Разумеется, такой переворот стал возможен только благодаря современному развитию научного знания – это, кстати, подчеркивает еще Лиотар в своем докладе о постмодерне. Поэтому философия постмодерна как минимум одной своей частью, при этом частью очень существенной, обращена именно к науке и пытается осмыслить ее положения и ее результаты на уровне мышления о мышлении. Наука – главный герой Фуко, по крайне мере первой половины его творчества. Научное знание в ХХ веке с его важнейшей проблемой наблюдателя действительно во многом отсылает к Ницше с его представлениями о перспективности истины.

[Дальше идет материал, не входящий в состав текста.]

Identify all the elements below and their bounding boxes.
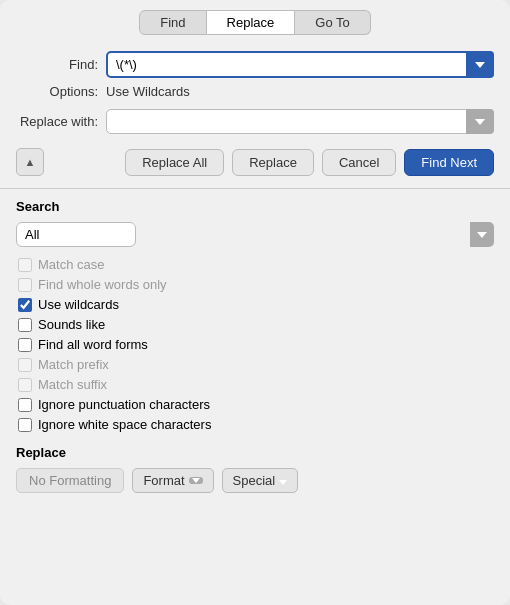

Ницше предлагал научиться смотреть на мир перспективно, посредством сотни глаз – именно так после него на мир стали смотреть ученые, философы, к примеру, американские прагматисты. Истина есть суждение о множественных феноменах эмпирического мира, поэтому она должна согласовываться со своим объектом – это превращает истину в множество истин, в целый павлиний хвост перспектив. Описание с одной точки зрения никогда не будет полным и всегда будет привязано к какому-то избранному аспекту объекта, поэтому описание должно продолжаться не только через углубление данного аспекта, но и через смену одного аспекта на другой. При этом разные аспекты вовсе не обязательно вступают друг с другом в спор, но, скорее, являются по отношению друг к другу дополнительными, как у Нильса Бора. Казалось бы, что может быть дальше от современной науки, чем Фридрих Ницше? На самом деле это не так, и осмысление его размышлений с точки зрения развития научного знания, возможно, может оказаться гораздо более интересным и плодотворным, нежели помещение его в одномерный контекст европейской метафизики.